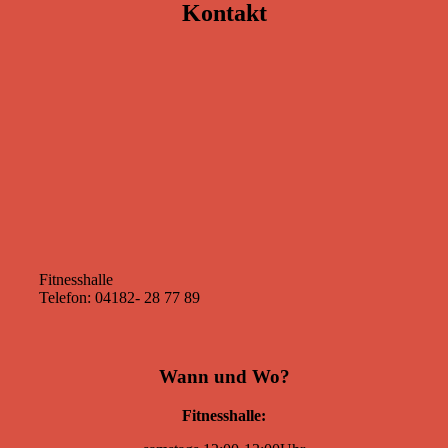
Kontakt
Fitnesshalle
Telefon: 04182- 28 77 89
Wann und Wo?
Fitnesshalle:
######
Problem requirements: The records above are to be transcribed word for word. Skip the images.

Result for this task:
Kontakt
Fitnesshalle
Telefon: 04182- 28 77 89
Wann und Wo?
Fitnesshalle:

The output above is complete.